* Problem description
Here is a block of records. Copy every line in it that includes "logo".

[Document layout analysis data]
------------------------------------------------

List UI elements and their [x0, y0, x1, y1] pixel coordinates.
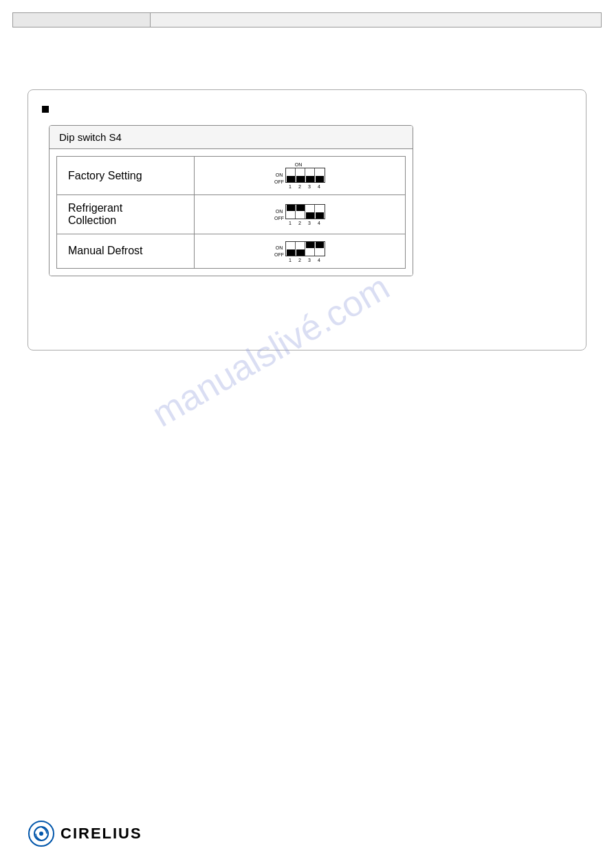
dip-tab	[287, 249, 295, 256]
svg-point-2	[39, 832, 43, 836]
dip-slot-2	[296, 205, 305, 219]
table-row: Refrigerant Collection ON OFF	[57, 195, 406, 234]
bullet-line	[42, 104, 572, 113]
dip-tab	[296, 249, 305, 256]
dip-tab	[316, 176, 324, 182]
dip-slot-1	[286, 242, 296, 256]
dip-slot-1	[286, 205, 296, 219]
dip-slot-2	[296, 168, 305, 182]
factory-setting-switch: ON ON OFF	[195, 157, 406, 195]
factory-setting-label: Factory Setting	[57, 157, 195, 195]
header-bar	[12, 12, 602, 27]
dip-switch-body: ON OFF	[274, 204, 325, 225]
dip-switches-row	[285, 204, 325, 219]
dip-slot-3	[305, 242, 315, 256]
table-row: Manual Defrost ON OFF	[57, 234, 406, 269]
dip-side-labels: ON OFF	[274, 245, 284, 258]
dip-table-body: Factory Setting ON ON OFF	[50, 149, 413, 276]
dip-tab	[296, 176, 305, 182]
dip-inner-table: Factory Setting ON ON OFF	[56, 156, 406, 269]
dip-slot-4	[315, 205, 325, 219]
dip-switch-refrigerant: ON OFF	[274, 204, 325, 225]
dip-tab	[287, 176, 295, 182]
table-row: Factory Setting ON ON OFF	[57, 157, 406, 195]
dip-switches-row	[285, 241, 325, 256]
dip-tab	[306, 212, 314, 219]
dip-tab	[316, 212, 324, 219]
dip-switches-row	[285, 168, 325, 183]
dip-switch-body: ON OFF	[274, 168, 325, 189]
header-right	[151, 13, 601, 27]
dip-switch-factory: ON ON OFF	[274, 162, 325, 189]
refrigerant-label: Refrigerant Collection	[57, 195, 195, 234]
dip-side-labels: ON OFF	[274, 208, 284, 222]
manual-defrost-switch: ON OFF	[195, 234, 406, 269]
dip-switch-body: ON OFF	[274, 241, 325, 263]
cirelius-logo-icon	[28, 820, 55, 847]
dip-slot-3	[305, 168, 315, 182]
manual-defrost-label: Manual Defrost	[57, 234, 195, 269]
dip-slot-1	[286, 168, 296, 182]
bullet-icon	[42, 106, 49, 113]
dip-tab	[306, 176, 314, 182]
logo-text: CIRELIUS	[61, 825, 142, 843]
dip-slot-2	[296, 242, 305, 256]
dip-tab	[296, 205, 305, 211]
dip-switch-table: Dip switch S4 Factory Setting ON	[49, 125, 413, 276]
dip-table-header: Dip switch S4	[50, 126, 413, 149]
dip-tab	[287, 205, 295, 211]
dip-switch-top-labels: ON	[294, 162, 325, 167]
dip-side-labels: ON OFF	[274, 172, 284, 186]
footer-logo: CIRELIUS	[28, 820, 142, 847]
refrigerant-switch: ON OFF	[195, 195, 406, 234]
dip-slot-4	[315, 168, 325, 182]
dip-switch-manual: ON OFF	[274, 241, 325, 263]
main-content-box: Dip switch S4 Factory Setting ON	[28, 89, 586, 350]
dip-slot-3	[305, 205, 315, 219]
dip-tab	[316, 242, 324, 248]
dip-tab	[306, 242, 314, 248]
header-left	[13, 13, 151, 27]
dip-slot-4	[315, 242, 325, 256]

------------------------------------------------

* Solution to this problem
cirelius-logo-icon	[28, 820, 55, 847]
logo-text: CIRELIUS	[61, 825, 142, 843]
footer-logo: CIRELIUS	[28, 820, 142, 847]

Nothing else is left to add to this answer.